(Given records begins)

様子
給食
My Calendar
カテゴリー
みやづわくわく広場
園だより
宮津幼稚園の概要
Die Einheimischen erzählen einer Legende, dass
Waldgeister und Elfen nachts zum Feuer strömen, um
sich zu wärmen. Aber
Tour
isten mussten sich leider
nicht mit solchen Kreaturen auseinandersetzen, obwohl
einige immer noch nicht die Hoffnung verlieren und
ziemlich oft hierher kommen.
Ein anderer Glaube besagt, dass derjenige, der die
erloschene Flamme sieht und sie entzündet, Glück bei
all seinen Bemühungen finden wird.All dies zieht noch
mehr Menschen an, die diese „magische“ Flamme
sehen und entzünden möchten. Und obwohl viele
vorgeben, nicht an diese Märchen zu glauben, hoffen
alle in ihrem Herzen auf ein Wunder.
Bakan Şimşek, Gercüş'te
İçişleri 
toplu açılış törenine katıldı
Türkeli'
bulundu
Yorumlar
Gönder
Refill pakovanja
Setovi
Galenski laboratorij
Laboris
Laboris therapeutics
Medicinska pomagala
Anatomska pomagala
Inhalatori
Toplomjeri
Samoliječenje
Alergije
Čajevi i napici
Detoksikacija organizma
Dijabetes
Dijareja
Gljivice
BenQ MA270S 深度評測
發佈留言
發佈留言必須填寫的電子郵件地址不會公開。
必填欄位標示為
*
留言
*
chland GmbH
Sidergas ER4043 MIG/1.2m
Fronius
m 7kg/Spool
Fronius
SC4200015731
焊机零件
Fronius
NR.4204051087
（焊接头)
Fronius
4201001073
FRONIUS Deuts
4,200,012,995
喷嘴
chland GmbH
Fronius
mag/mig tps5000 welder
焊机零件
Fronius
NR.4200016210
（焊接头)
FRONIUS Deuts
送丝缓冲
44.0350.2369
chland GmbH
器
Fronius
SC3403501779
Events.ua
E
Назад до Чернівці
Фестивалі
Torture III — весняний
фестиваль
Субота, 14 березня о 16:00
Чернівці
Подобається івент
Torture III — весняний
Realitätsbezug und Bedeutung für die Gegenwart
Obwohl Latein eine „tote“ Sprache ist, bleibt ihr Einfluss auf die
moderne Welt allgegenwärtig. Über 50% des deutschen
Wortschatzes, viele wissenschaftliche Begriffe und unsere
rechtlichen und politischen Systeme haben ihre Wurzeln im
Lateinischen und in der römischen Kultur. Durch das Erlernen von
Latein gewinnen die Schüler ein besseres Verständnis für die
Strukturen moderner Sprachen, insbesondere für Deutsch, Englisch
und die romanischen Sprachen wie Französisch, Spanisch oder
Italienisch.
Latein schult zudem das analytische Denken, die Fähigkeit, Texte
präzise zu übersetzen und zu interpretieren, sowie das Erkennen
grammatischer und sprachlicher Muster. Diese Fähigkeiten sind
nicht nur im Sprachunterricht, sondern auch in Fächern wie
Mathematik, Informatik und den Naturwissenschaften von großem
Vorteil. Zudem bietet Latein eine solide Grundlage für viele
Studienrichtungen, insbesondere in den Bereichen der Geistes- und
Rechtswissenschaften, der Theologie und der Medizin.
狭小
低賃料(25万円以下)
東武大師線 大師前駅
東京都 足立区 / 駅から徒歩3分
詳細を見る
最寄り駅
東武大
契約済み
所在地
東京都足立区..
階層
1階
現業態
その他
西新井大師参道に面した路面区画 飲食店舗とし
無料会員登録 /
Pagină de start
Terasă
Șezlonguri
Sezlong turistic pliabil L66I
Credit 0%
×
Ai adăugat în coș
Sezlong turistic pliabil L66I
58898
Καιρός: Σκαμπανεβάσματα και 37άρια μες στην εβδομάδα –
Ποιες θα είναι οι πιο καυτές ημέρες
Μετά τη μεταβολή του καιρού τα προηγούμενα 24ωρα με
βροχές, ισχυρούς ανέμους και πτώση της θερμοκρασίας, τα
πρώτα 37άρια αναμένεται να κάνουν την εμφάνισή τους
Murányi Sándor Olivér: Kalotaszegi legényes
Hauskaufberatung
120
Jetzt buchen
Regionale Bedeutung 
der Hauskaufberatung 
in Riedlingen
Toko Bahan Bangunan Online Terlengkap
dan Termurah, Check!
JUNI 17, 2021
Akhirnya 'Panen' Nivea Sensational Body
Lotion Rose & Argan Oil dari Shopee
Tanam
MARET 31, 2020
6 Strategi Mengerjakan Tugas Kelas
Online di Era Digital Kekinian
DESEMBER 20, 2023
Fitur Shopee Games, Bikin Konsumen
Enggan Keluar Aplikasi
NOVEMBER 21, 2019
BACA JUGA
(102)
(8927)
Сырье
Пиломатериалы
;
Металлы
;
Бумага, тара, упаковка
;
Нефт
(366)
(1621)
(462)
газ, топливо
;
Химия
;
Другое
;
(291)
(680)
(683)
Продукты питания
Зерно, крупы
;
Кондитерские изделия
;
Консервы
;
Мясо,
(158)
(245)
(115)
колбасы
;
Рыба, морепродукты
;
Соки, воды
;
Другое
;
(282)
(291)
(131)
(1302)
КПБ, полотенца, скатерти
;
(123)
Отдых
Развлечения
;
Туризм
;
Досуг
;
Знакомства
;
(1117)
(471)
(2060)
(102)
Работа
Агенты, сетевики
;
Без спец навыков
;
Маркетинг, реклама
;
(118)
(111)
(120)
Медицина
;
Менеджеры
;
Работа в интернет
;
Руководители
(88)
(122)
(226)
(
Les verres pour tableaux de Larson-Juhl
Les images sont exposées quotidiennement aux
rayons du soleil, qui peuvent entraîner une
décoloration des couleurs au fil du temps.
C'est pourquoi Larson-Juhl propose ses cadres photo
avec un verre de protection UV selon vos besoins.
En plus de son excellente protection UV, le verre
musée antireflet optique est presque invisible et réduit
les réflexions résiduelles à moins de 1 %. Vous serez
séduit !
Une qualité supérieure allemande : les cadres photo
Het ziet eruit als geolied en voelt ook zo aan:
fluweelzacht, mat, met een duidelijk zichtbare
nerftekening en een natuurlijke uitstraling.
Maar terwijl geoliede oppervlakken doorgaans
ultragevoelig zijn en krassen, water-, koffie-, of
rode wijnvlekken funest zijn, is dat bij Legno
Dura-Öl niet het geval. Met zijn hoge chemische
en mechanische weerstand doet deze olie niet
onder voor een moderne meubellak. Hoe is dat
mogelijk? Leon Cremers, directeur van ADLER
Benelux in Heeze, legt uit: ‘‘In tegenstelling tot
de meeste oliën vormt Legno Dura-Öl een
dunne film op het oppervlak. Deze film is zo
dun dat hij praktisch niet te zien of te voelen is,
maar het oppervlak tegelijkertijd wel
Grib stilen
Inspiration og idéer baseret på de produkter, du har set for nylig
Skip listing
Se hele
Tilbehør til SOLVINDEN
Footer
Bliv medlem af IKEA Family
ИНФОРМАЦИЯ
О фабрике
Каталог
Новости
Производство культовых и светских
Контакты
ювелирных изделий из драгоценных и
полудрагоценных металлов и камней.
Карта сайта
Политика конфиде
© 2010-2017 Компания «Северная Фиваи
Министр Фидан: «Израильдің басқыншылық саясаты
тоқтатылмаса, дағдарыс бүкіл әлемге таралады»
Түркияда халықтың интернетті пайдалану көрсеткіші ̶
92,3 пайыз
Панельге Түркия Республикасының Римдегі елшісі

(Given records ends)

▸ Exercise brief:
Without leaving anything out, transcribe the records above exactly.

▸ Output:
様子
給食
My Calendar
カテゴリー
みやづわくわく広場
園だより
宮津幼稚園の概要
Die Einheimischen erzählen einer Legende, dass
Waldgeister und Elfen nachts zum Feuer strömen, um
sich zu wärmen. Aber
Tour
isten mussten sich leider
nicht mit solchen Kreaturen auseinandersetzen, obwohl
einige immer noch nicht die Hoffnung verlieren und
ziemlich oft hierher kommen.
Ein anderer Glaube besagt, dass derjenige, der die
erloschene Flamme sieht und sie entzündet, Glück bei
all seinen Bemühungen finden wird.All dies zieht noch
mehr Menschen an, die diese „magische“ Flamme
sehen und entzünden möchten. Und obwohl viele
vorgeben, nicht an diese Märchen zu glauben, hoffen
alle in ihrem Herzen auf ein Wunder.
Bakan Şimşek, Gercüş'te
İçişleri 
toplu açılış törenine katıldı
Türkeli'
bulundu
Yorumlar
Gönder
Refill pakovanja
Setovi
Galenski laboratorij
Laboris
Laboris therapeutics
Medicinska pomagala
Anatomska pomagala
Inhalatori
Toplomjeri
Samoliječenje
Alergije
Čajevi i napici
Detoksikacija organizma
Dijabetes
Dijareja
Gljivice
BenQ MA270S 深度評測
發佈留言
發佈留言必須填寫的電子郵件地址不會公開。
必填欄位標示為
*
留言
*
chland GmbH
Sidergas ER4043 MIG/1.2m
Fronius
m 7kg/Spool
Fronius
SC4200015731
焊机零件
Fronius
NR.4204051087
（焊接头)
Fronius
4201001073
FRONIUS Deuts
4,200,012,995
喷嘴
chland GmbH
Fronius
mag/mig tps5000 welder
焊机零件
Fronius
NR.4200016210
（焊接头)
FRONIUS Deuts
送丝缓冲
44.0350.2369
chland GmbH
器
Fronius
SC3403501779
Events.ua
E
Назад до Чернівці
Фестивалі
Torture III — весняний
фестиваль
Субота, 14 березня о 16:00
Чернівці
Подобається івент
Torture III — весняний
Realitätsbezug und Bedeutung für die Gegenwart
Obwohl Latein eine „tote“ Sprache ist, bleibt ihr Einfluss auf die
moderne Welt allgegenwärtig. Über 50% des deutschen
Wortschatzes, viele wissenschaftliche Begriffe und unsere
rechtlichen und politischen Systeme haben ihre Wurzeln im
Lateinischen und in der römischen Kultur. Durch das Erlernen von
Latein gewinnen die Schüler ein besseres Verständnis für die
Strukturen moderner Sprachen, insbesondere für Deutsch, Englisch
und die romanischen Sprachen wie Französisch, Spanisch oder
Italienisch.
Latein schult zudem das analytische Denken, die Fähigkeit, Texte
präzise zu übersetzen und zu interpretieren, sowie das Erkennen
grammatischer und sprachlicher Muster. Diese Fähigkeiten sind
nicht nur im Sprachunterricht, sondern auch in Fächern wie
Mathematik, Informatik und den Naturwissenschaften von großem
Vorteil. Zudem bietet Latein eine solide Grundlage für viele
Studienrichtungen, insbesondere in den Bereichen der Geistes- und
Rechtswissenschaften, der Theologie und der Medizin.
狭小
低賃料(25万円以下)
東武大師線 大師前駅
東京都 足立区 / 駅から徒歩3分
詳細を見る
最寄り駅
東武大
契約済み
所在地
東京都足立区..
階層
1階
現業態
その他
西新井大師参道に面した路面区画 飲食店舗とし
無料会員登録 /
Pagină de start
Terasă
Șezlonguri
Sezlong turistic pliabil L66I
Credit 0%
×
Ai adăugat în coș
Sezlong turistic pliabil L66I
58898
Καιρός: Σκαμπανεβάσματα και 37άρια μες στην εβδομάδα –
Ποιες θα είναι οι πιο καυτές ημέρες
Μετά τη μεταβολή του καιρού τα προηγούμενα 24ωρα με
βροχές, ισχυρούς ανέμους και πτώση της θερμοκρασίας, τα
πρώτα 37άρια αναμένεται να κάνουν την εμφάνισή τους
Murányi Sándor Olivér: Kalotaszegi legényes
Hauskaufberatung
120
Jetzt buchen
Regionale Bedeutung 
der Hauskaufberatung 
in Riedlingen
Toko Bahan Bangunan Online Terlengkap
dan Termurah, Check!
JUNI 17, 2021
Akhirnya 'Panen' Nivea Sensational Body
Lotion Rose & Argan Oil dari Shopee
Tanam
MARET 31, 2020
6 Strategi Mengerjakan Tugas Kelas
Online di Era Digital Kekinian
DESEMBER 20, 2023
Fitur Shopee Games, Bikin Konsumen
Enggan Keluar Aplikasi
NOVEMBER 21, 2019
BACA JUGA
(102)
(8927)
Сырье
Пиломатериалы
;
Металлы
;
Бумага, тара, упаковка
;
Нефт
(366)
(1621)
(462)
газ, топливо
;
Химия
;
Другое
;
(291)
(680)
(683)
Продукты питания
Зерно, крупы
;
Кондитерские изделия
;
Консервы
;
Мясо,
(158)
(245)
(115)
колбасы
;
Рыба, морепродукты
;
Соки, воды
;
Другое
;
(282)
(291)
(131)
(1302)
КПБ, полотенца, скатерти
;
(123)
Отдых
Развлечения
;
Туризм
;
Досуг
;
Знакомства
;
(1117)
(471)
(2060)
(102)
Работа
Агенты, сетевики
;
Без спец навыков
;
Маркетинг, реклама
;
(118)
(111)
(120)
Медицина
;
Менеджеры
;
Работа в интернет
;
Руководители
(88)
(122)
(226)
(
Les verres pour tableaux de Larson-Juhl
Les images sont exposées quotidiennement aux
rayons du soleil, qui peuvent entraîner une
décoloration des couleurs au fil du temps.
C'est pourquoi Larson-Juhl propose ses cadres photo
avec un verre de protection UV selon vos besoins.
En plus de son excellente protection UV, le verre
musée antireflet optique est presque invisible et réduit
les réflexions résiduelles à moins de 1 %. Vous serez
séduit !
Une qualité supérieure allemande : les cadres photo
Het ziet eruit als geolied en voelt ook zo aan:
fluweelzacht, mat, met een duidelijk zichtbare
nerftekening en een natuurlijke uitstraling.
Maar terwijl geoliede oppervlakken doorgaans
ultragevoelig zijn en krassen, water-, koffie-, of
rode wijnvlekken funest zijn, is dat bij Legno
Dura-Öl niet het geval. Met zijn hoge chemische
en mechanische weerstand doet deze olie niet
onder voor een moderne meubellak. Hoe is dat
mogelijk? Leon Cremers, directeur van ADLER
Benelux in Heeze, legt uit: ‘‘In tegenstelling tot
de meeste oliën vormt Legno Dura-Öl een
dunne film op het oppervlak. Deze film is zo
dun dat hij praktisch niet te zien of te voelen is,
maar het oppervlak tegelijkertijd wel
Grib stilen
Inspiration og idéer baseret på de produkter, du har set for nylig
Skip listing
Se hele
Tilbehør til SOLVINDEN
Footer
Bliv medlem af IKEA Family
ИНФОРМАЦИЯ
О фабрике
Каталог
Новости
Производство культовых и светских
Контакты
ювелирных изделий из драгоценных и
полудрагоценных металлов и камней.
Карта сайта
Политика конфиде
© 2010-2017 Компания «Северная Фиваи
Министр Фидан: «Израильдің басқыншылық саясаты
тоқтатылмаса, дағдарыс бүкіл әлемге таралады»
Түркияда халықтың интернетті пайдалану көрсеткіші ̶
92,3 пайыз
Панельге Түркия Республикасының Римдегі елшісі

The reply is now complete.